Your job is to return every line of the listing holding the string "Panama".

• _Information_
****************************************
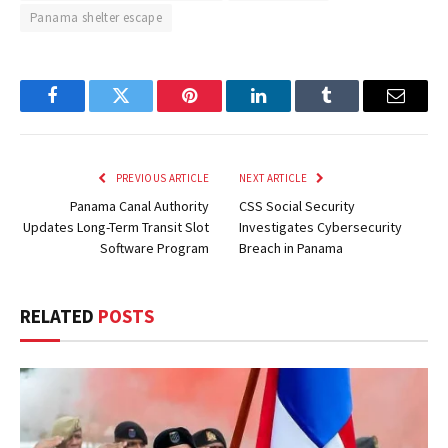
Panama shelter escape
Facebook
Twitter
Pinterest
LinkedIn
Tumblr
Email
PREVIOUS ARTICLE
NEXT ARTICLE
Panama Canal Authority
CSS Social Security
Updates Long-Term Transit Slot
Investigates Cybersecurity
Software Program
Breach in Panama
RELATED
POSTS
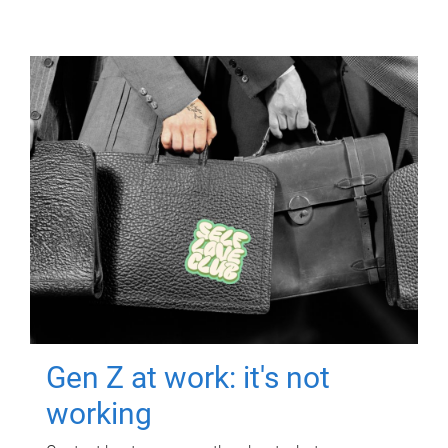
Gen Z at work: it's not
working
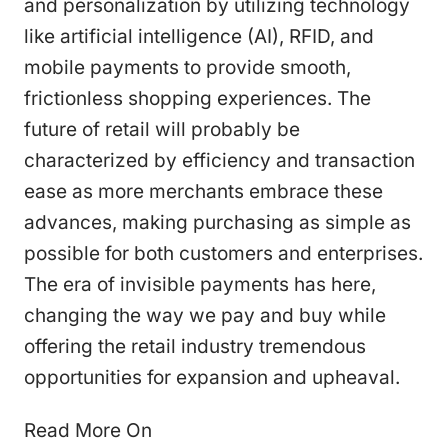
and personalization by utilizing technology
like artificial intelligence (AI), RFID, and
mobile payments to provide smooth,
frictionless shopping experiences. The
future of retail will probably be
characterized by efficiency and transaction
ease as more merchants embrace these
advances, making purchasing as simple as
possible for both customers and enterprises.
The era of invisible payments has here,
changing the way we pay and buy while
offering the retail industry tremendous
opportunities for expansion and upheaval.
Read More On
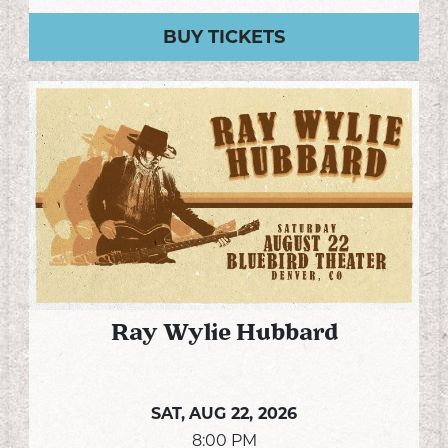
BUY TICKETS
Ray Wylie Hubbard
SAT,
AUG 22, 2026
8:00 PM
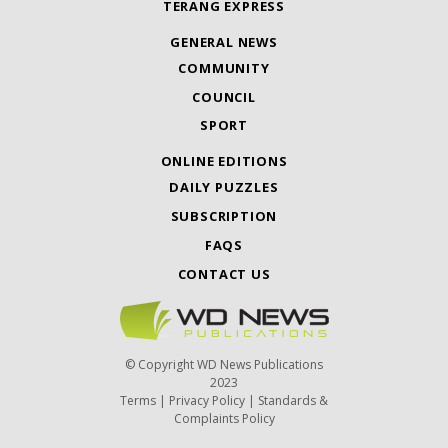
TERANG EXPRESS
GENERAL NEWS
COMMUNITY
COUNCIL
SPORT
ONLINE EDITIONS
DAILY PUZZLES
SUBSCRIPTION
FAQS
CONTACT US
© Copyright WD News Publications
2023
Terms
|
Privacy Policy
|
Standards &
Complaints Policy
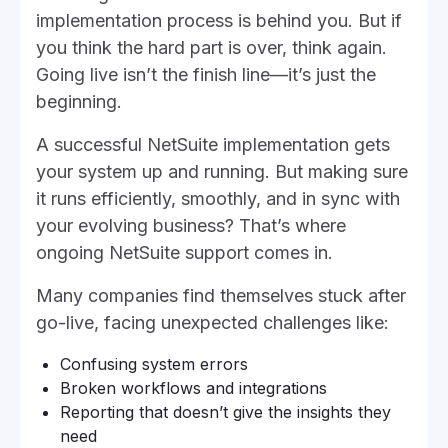
implementation process is behind you. But if
you think the hard part is over, think again.
Going live isn’t the finish line—it’s just the
beginning.
A successful NetSuite implementation gets
your system up and running. But making sure
it runs efficiently, smoothly, and in sync with
your evolving business? That’s where
ongoing NetSuite support comes in.
Many companies find themselves stuck after
go-live, facing unexpected challenges like:
Confusing system errors
Broken workflows and integrations
Reporting that doesn’t give the insights they
need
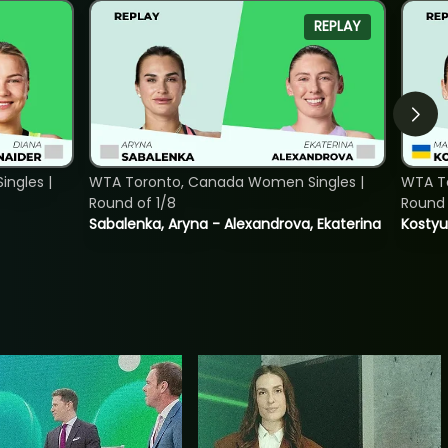
REPLAY
ngles |
WTA Toronto, Canada Women Singles |
WTA To
Round of 1/8
Round 
Sabalenka, Aryna - Alexandrova, Ekaterina
Kostyu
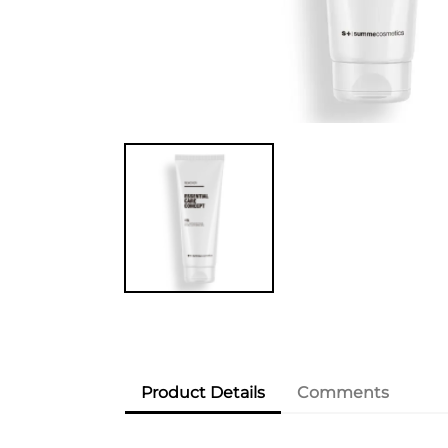
Product Details
Comments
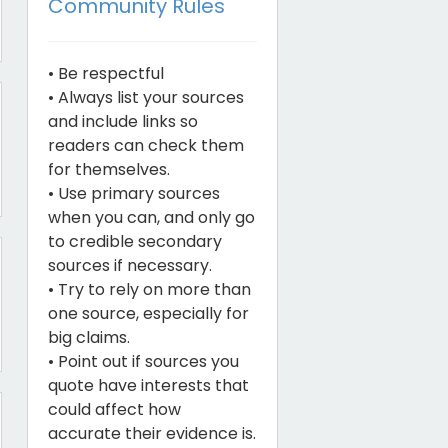
Community Rules
• Be respectful
• Always list your sources
and include links so
readers can check them
for themselves.
• Use primary sources
when you can, and only go
to credible secondary
sources if necessary.
• Try to rely on more than
one source, especially for
big claims.
• Point out if sources you
quote have interests that
could affect how
accurate their evidence is.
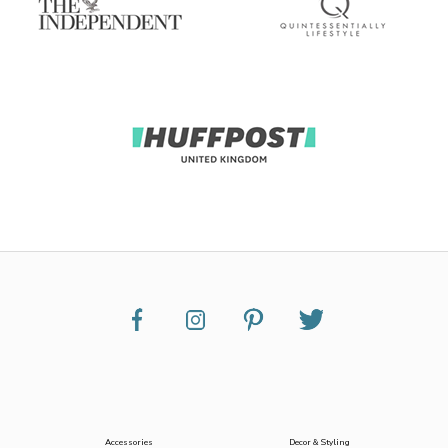
Accessories
Decor & Styling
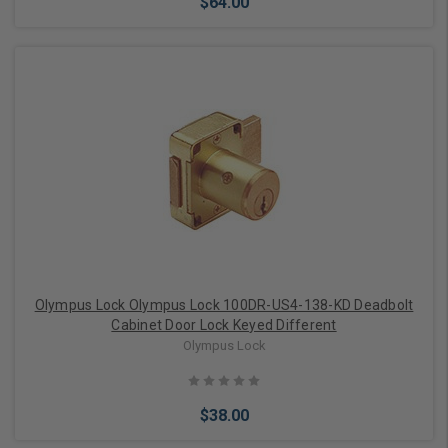
$64.00
Add to Cart
Olympus Lock Olympus Lock 100DR-US4-138-KD Deadbolt
Cabinet Door Lock Keyed Different
Olympus Lock
$38.00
****************************************
• _Answer to this problem_
Panama shelter escape
Panama Canal Authority
Breach in Panama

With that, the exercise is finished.